# WORK REQUIRED
Please look for the string "Crafts" below and report every line in which it occurs.

# MATERIAL FOR THIS TASK
>>>>

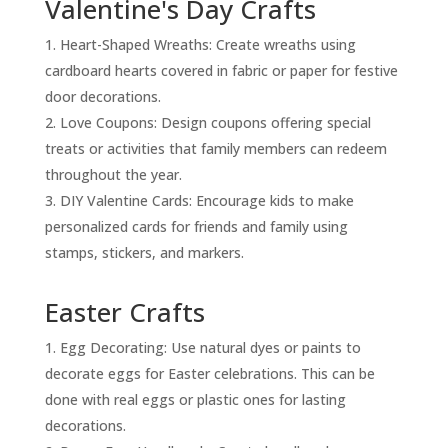
Valentine's Day Crafts
Heart-Shaped Wreaths: Create wreaths using
cardboard hearts covered in fabric or paper for festive
door decorations.
Love Coupons: Design coupons offering special
treats or activities that family members can redeem
throughout the year.
DIY Valentine Cards: Encourage kids to make
personalized cards for friends and family using
stamps, stickers, and markers.
Easter Crafts
Egg Decorating: Use natural dyes or paints to
decorate eggs for Easter celebrations. This can be
done with real eggs or plastic ones for lasting
decorations.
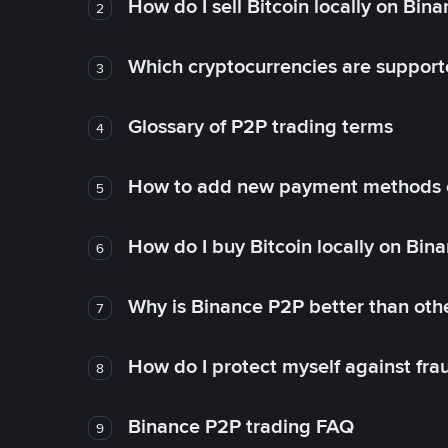
How do I sell Bitcoin locally on Bin
2
Which cryptocurrencies are support
3
Glossary of P2P trading terms
4
How to add new payment methods 
5
How do I buy Bitcoin locally on Bin
6
Why is Binance P2P better than ot
7
How do I protect myself against fr
8
Binance P2P trading FAQ
9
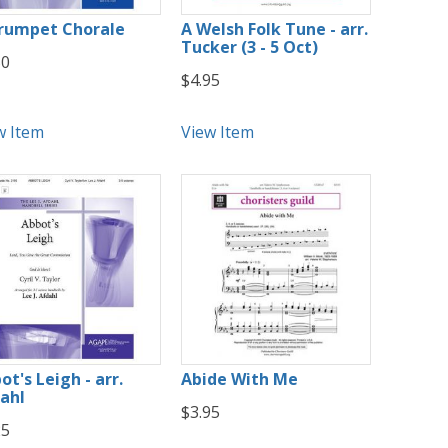
rumpet Chorale
A Welsh Folk Tune - arr.
Tucker (3 - 5 Oct)
50
$4.95
w Item
View Item
ot's Leigh - arr.
Abide With Me
ahl
$3.95
25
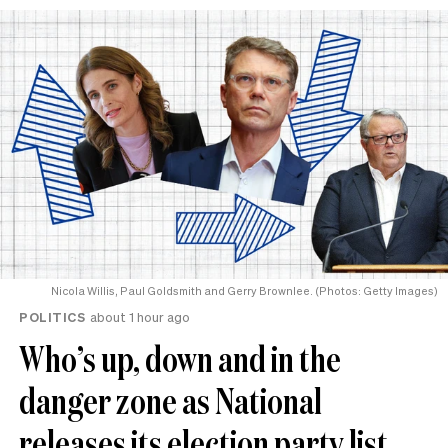
Nicola Willis, Paul Goldsmith and Gerry Brownlee. (Photos: Getty Images)
POLITICS
about 1 hour ago
Who’s up, down and in the
danger zone as National
releases its election party list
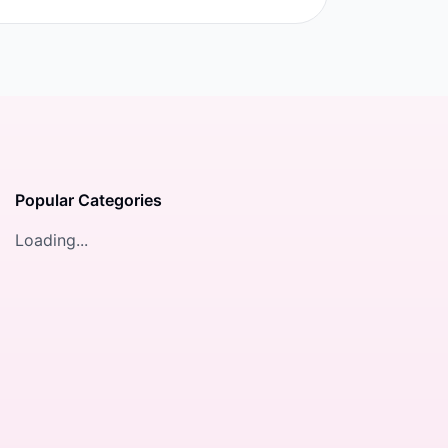
Popular Categories
Loading...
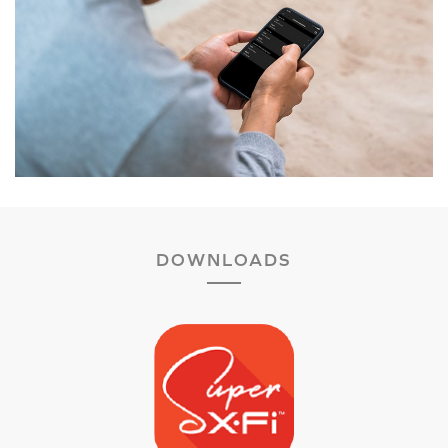
DOWNLOADS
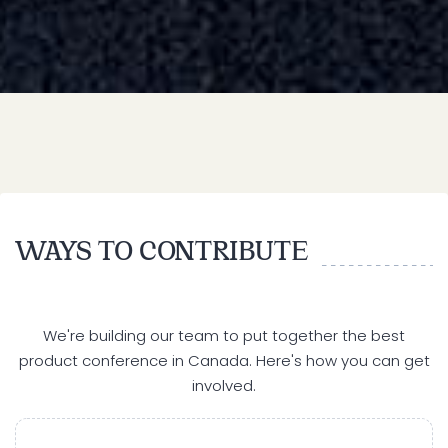
WAYS TO CONTRIBUTE
We're building our team to put together the best
product conference in Canada. Here's how you can get
involved.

<<<<

# TASK ANSWER
Valentine's Day Crafts
Easter Crafts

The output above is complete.